Тихий гром. Книга третья (Смычагин) - страница 68

— Да и плясала как будто не по-человечьи, — поддакнула другая. — Мне сразу сумлительно это стало.

А сама «оборотка» была уже в безопасности. Соскочив со стола, она сунула ноги в пимы, в секунду надела пальто на голое тело, схватила остальные вещички и, накидывая пуховую шаль, неслышно, как летучая мышь, метнулась за угол пролета, прижимаясь к стойлам. Пока опомнились потрясенные танцем зрители, она была уже за вторыми воротами — в сеннике. Щукой нырнула между жердей прясла и через полминуты открывала замок Фениного балагана.

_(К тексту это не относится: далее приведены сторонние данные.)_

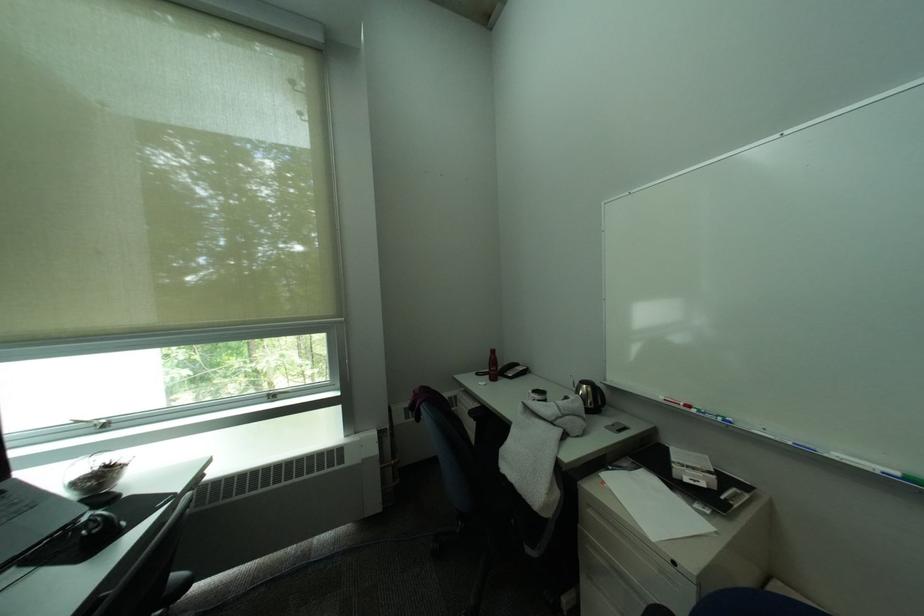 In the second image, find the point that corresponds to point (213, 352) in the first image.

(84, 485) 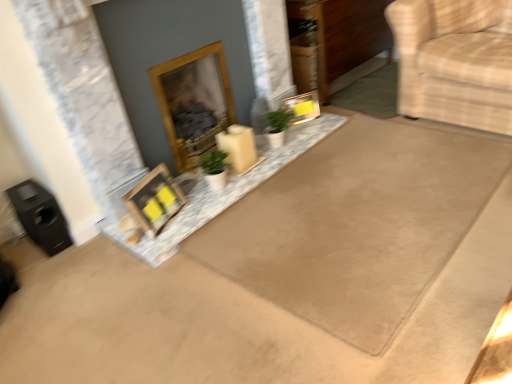 The image size is (512, 384). Find the location of `free space to the right of white marble tray at center`. free space to the right of white marble tray at center is located at coordinates (379, 165). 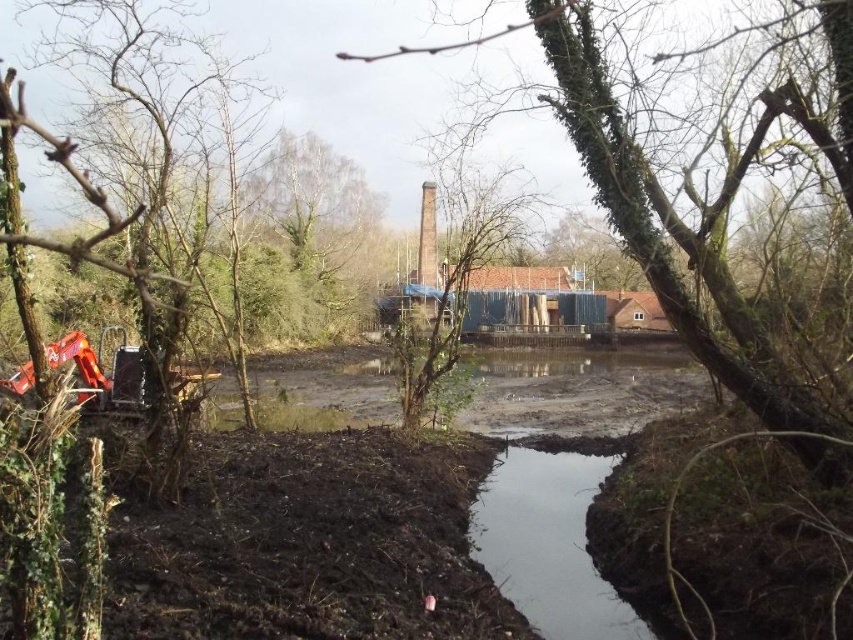 Who is positioned more to the right, clear water at center or green mossy tree at center?

From the viewer's perspective, clear water at center appears more on the right side.

Is clear water at center shorter than green mossy tree at center?

Yes, clear water at center is shorter than green mossy tree at center.

The height and width of the screenshot is (640, 853). In order to click on clear water at center in this screenshot , I will do (548, 544). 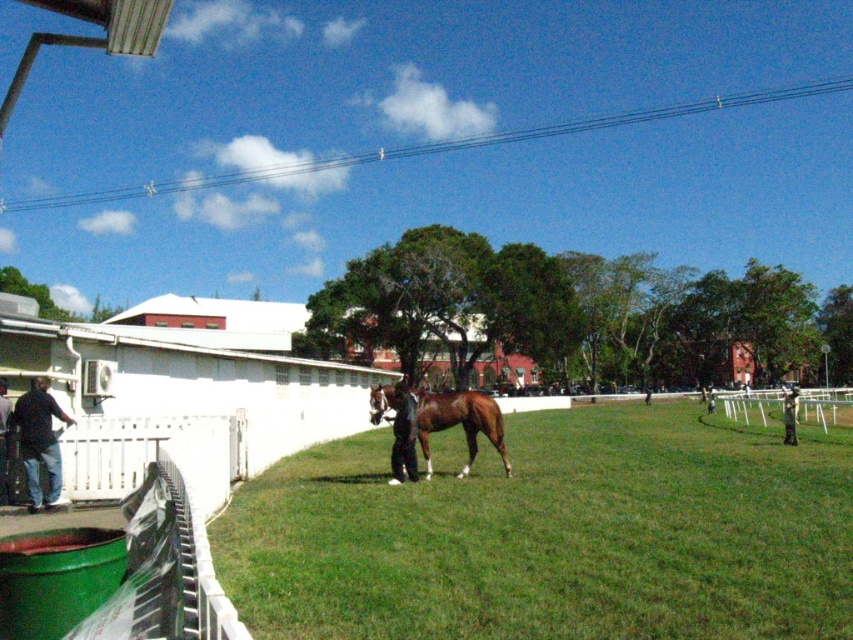 You are standing at the origin point in the image. Which direction should you move to reach the green grass at center?

The green grass at center is located at coordinates 0.834 on the x axis and 0.649 on the y axis, so you should move towards the right and slightly upwards from the origin point to reach it.

You are a photographer standing at the edge of the grassy area. You want to take a picture of the brown glossy horse at center from above. Can you position yourself above the green grass at center to do so?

Здесь было тихо, тепло и уютно. Сразу же дверь заперла на крючок. Спрятала пальто и пимы на печь, надела платье, причесалась поблагороднее и, чтобы унять волнение, подтопила очажок. Притихшая, скромная, сидела она у стола и привычно работала спицами, довязывая рукав гарусной кофты — последний троицкий заказ. Едва ли кто-нибудь из тех, кто видел ее только что на базаре, мог бы с уверенностью сказать, что сидит здесь та же самая женщина.

А там, в громадной конюшне, все еще кипели страсти. Люди обшарили все стойла, бегали с фонарями, лезли на сеновал и тыкали черенками граблей в сено, надеясь таким способом обнаружить плясунью, исчезнувшую у всех на глазах. Но сумерки быстро сгущались, мороз заметно крепчал, и скоро народ дружно потек с базара. Ехали конные, шли пешие, и многие из них были твердо убеждены, что видели пляску настоящей ведьмы и оборотки. Ее хвалили за удаль, за то, что деньги умыкнула, а Самоедову не далась.

В числе последних вылетела с базара бешеная буланая тройка. Хозяин ее, привыкший к непременному исполнению своих желаний, хотя бы и самых диких, был обманут, ущемлен, оскорблен. Какая-то бабенка обвела его вокруг пальца, и теперь эти голодранцы хихикают над ним. Направляясь в сторону Кочкаря, он и сам не знал еще, что предпримет в следующую минуту, кто станет очередной жертвой его потехи, но чья-то судьба уже была предрешена.

* * *

Дождавшись Феню с работы поздним вечером, Катерина упросила ее помочь найти знакомого надежного ямщика и той же ночью, как богатая барыня, укатила на лихой паре в Троицк.

ЧАСТЬ ВОСЬМАЯ

1

Не было неба, земли не было, стенок окопных не было — оставалась вокруг бескрайняя черная хлябь, готовая поглотить и укрыть навечно. Откуда-то издали, будто из глубины, постоянно слышались легкие и мягкие поталкивания. Словно кипел адов котел и со дна выворачивало густые черные пузыри, бесконечно толкавшие изможденное тело. Внутри все горело, и, казалось, эта черная хлябь уже прожгла, проварила всего насквозь.

«Но откуда же тогда мысли, слова? — думал Василий Рослов. — Или впрямь в аду человек опять воскрешается, чтобы чувствовать и сознавать муки господнего наказания?»